A nurse on the wrong side of Mao’s Communist revolution risks it all to flee China and find refuge in Hong Kong and, later, Singapore.
Her efforts to safeguard her six children — only four of whom survive infancy — change the fortunes of her descendants in ways she can scarcely imagine.
This story is at the heart of a considerable planned gift made to the Campaign for Concordia by Toronto neurologist Paul Hwang, BSc 70. Hwang arrived in Montreal on October 2, 1966, to attend Loyola College, which merged with Sir George Williams University to form Concordia less than a decade later.
By the end of his first term, he was awarded a full scholarship for his stellar academic performance. This kind of support is what Hwang wants to honour with his own bequest to establish a scholarship — named after professor Stanley Drummond, Concordia’s “father of biology” — for top science students who plan to attend medical school.
“As a foreign student, I was given an opportunity to be successful.

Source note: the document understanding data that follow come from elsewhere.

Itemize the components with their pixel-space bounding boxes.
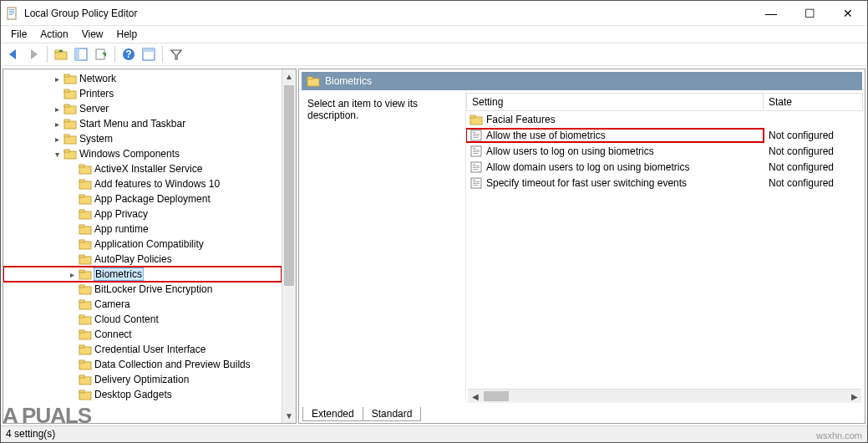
setting-name: Facial Features xyxy=(486,114,556,125)
toolbar: ? xyxy=(1,43,867,66)
tree-item[interactable]: Add features to Windows 10 xyxy=(3,176,282,191)
setting-name: Allow users to log on using biometrics xyxy=(486,145,654,157)
svg-rect-32 xyxy=(79,165,84,167)
tree-toggle-icon[interactable]: ▸ xyxy=(50,135,63,144)
svg-text:?: ? xyxy=(125,48,131,60)
svg-rect-48 xyxy=(79,285,84,288)
tree-item[interactable]: ▸Network xyxy=(3,71,282,86)
tree-label: Start Menu and Taskbar xyxy=(79,118,185,130)
folder-icon xyxy=(79,313,92,326)
menu-view[interactable]: View xyxy=(75,27,110,42)
tree-item[interactable]: Data Collection and Preview Builds xyxy=(3,357,282,372)
up-button[interactable] xyxy=(52,45,70,64)
col-setting[interactable]: Setting xyxy=(466,93,764,111)
folder-icon xyxy=(79,252,92,266)
svg-rect-22 xyxy=(64,89,69,92)
svg-rect-83 xyxy=(473,180,475,181)
svg-rect-60 xyxy=(79,375,84,378)
properties-button[interactable] xyxy=(140,45,158,64)
scroll-right-icon[interactable]: ▶ xyxy=(847,390,861,403)
tree-item[interactable]: Printers xyxy=(3,86,282,101)
maximize-button[interactable]: ☐ xyxy=(790,1,829,26)
tree-label: Data Collection and Preview Builds xyxy=(94,359,251,370)
tree-toggle-icon[interactable]: ▸ xyxy=(50,120,63,129)
svg-rect-85 xyxy=(473,183,480,184)
svg-rect-20 xyxy=(64,74,69,77)
svg-rect-12 xyxy=(96,49,104,59)
svg-rect-38 xyxy=(79,210,84,212)
svg-rect-68 xyxy=(473,132,475,133)
svg-marker-6 xyxy=(31,49,38,59)
tree-item[interactable]: App runtime xyxy=(3,222,282,237)
svg-rect-81 xyxy=(473,169,478,170)
show-hide-tree-button[interactable] xyxy=(72,45,90,64)
setting-row[interactable]: Specify timeout for fast user switching … xyxy=(466,175,863,191)
setting-row[interactable]: Allow domain users to log on using biome… xyxy=(466,159,863,175)
scroll-down-icon[interactable]: ▼ xyxy=(282,409,296,423)
back-button[interactable] xyxy=(4,45,23,64)
tree-label: App runtime xyxy=(94,223,149,235)
tree-item[interactable]: Application Compatibility xyxy=(3,237,282,252)
tree-toggle-icon[interactable]: ▸ xyxy=(50,104,63,114)
tree-label: App Package Deployment xyxy=(94,193,211,205)
scroll-up-icon[interactable]: ▲ xyxy=(282,69,296,84)
menu-help[interactable]: Help xyxy=(110,27,145,42)
tree-item[interactable]: Cloud Content xyxy=(3,312,282,327)
setting-row[interactable]: Facial Features xyxy=(466,111,863,127)
tree-item[interactable]: App Package Deployment xyxy=(3,191,282,206)
close-button[interactable]: ✕ xyxy=(829,1,867,26)
svg-rect-28 xyxy=(64,135,69,137)
tree-item[interactable]: Credential User Interface xyxy=(3,342,282,357)
tree-item[interactable]: ▸System xyxy=(3,131,282,146)
tree-item[interactable]: ▸Start Menu and Taskbar xyxy=(3,116,282,131)
svg-rect-44 xyxy=(79,255,84,257)
tree-item[interactable]: ▸Server xyxy=(3,101,282,116)
tree-item[interactable]: App Privacy xyxy=(3,206,282,222)
tree-item[interactable]: Desktop Gadgets xyxy=(3,387,282,402)
minimize-button[interactable]: — xyxy=(752,1,790,26)
tab-extended[interactable]: Extended xyxy=(302,407,363,421)
tree-item[interactable]: AutoPlay Policies xyxy=(3,252,282,267)
setting-row[interactable]: Allow users to log on using biometricsNo… xyxy=(466,143,863,159)
tree-vscroll[interactable]: ▲ ▼ xyxy=(282,69,296,423)
hscroll-thumb[interactable] xyxy=(484,391,509,401)
svg-rect-3 xyxy=(9,13,14,13)
setting-row[interactable]: Allow the use of biometricsNot configure… xyxy=(466,127,863,143)
tree-item[interactable]: ▾Windows Components xyxy=(3,146,282,161)
tree[interactable]: ▸NetworkPrinters▸Server▸Start Menu and T… xyxy=(3,69,282,423)
tree-label: Add features to Windows 10 xyxy=(94,178,220,190)
setting-state: Not configured xyxy=(764,130,863,141)
tree-item[interactable]: Delivery Optimization xyxy=(3,372,282,387)
svg-rect-78 xyxy=(473,164,475,165)
filter-button[interactable] xyxy=(167,45,185,64)
hscroll-track[interactable] xyxy=(482,390,847,403)
tree-item[interactable]: Camera xyxy=(3,297,282,312)
menu-file[interactable]: File xyxy=(4,27,33,42)
tree-toggle-icon[interactable]: ▾ xyxy=(50,150,63,159)
scroll-thumb[interactable] xyxy=(284,85,294,286)
svg-rect-86 xyxy=(473,185,478,186)
scroll-track[interactable] xyxy=(282,84,296,409)
folder-icon xyxy=(79,237,92,251)
tree-item[interactable]: ActiveX Installer Service xyxy=(3,161,282,176)
forward-button[interactable] xyxy=(24,45,43,64)
tree-item[interactable]: Connect xyxy=(3,327,282,342)
menubar: File Action View Help xyxy=(1,26,867,43)
tree-toggle-icon[interactable]: ▸ xyxy=(50,74,63,84)
tree-toggle-icon[interactable]: ▸ xyxy=(65,270,79,279)
tree-label: Delivery Optimization xyxy=(94,374,189,385)
col-state[interactable]: State xyxy=(764,93,863,111)
folder-icon xyxy=(79,328,92,341)
export-list-button[interactable] xyxy=(92,45,110,64)
help-button[interactable]: ? xyxy=(119,45,138,64)
source-watermark: wsxhn.com xyxy=(816,430,862,440)
tree-item[interactable]: BitLocker Drive Encryption xyxy=(3,282,282,297)
tab-standard[interactable]: Standard xyxy=(363,407,422,421)
scroll-left-icon[interactable]: ◀ xyxy=(468,390,482,403)
tree-item[interactable]: ▸Biometrics xyxy=(3,267,282,282)
folder-icon xyxy=(63,102,77,115)
items-hscroll[interactable]: ◀ ▶ xyxy=(468,389,861,403)
svg-rect-24 xyxy=(64,104,69,107)
svg-rect-75 xyxy=(473,151,480,152)
menu-action[interactable]: Action xyxy=(33,27,74,42)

How could I not provide the same opportunity now?” asks Hwang.
When he graduated in 1970, Hwang was awarded Quebec’s Minister of Education Silver Medal, given to the student with the best overall average in the sciences.
“It was a big moment for me. I was the first to come to Canada and make it. Loyola opened so many doors.”
Over the course of his subsequent career, Paul Hwang made tremendous strides in the field of neurology. His honours include the Herbert Jasper Prize, given by the Canadian Society of Clinical Neurophysiologists.
When Paul Hwang graduated from Loyola College in 1970, he was awarded Quebec’s Minister of Education Silver Medal, given to the student with the best overall average in the sciences.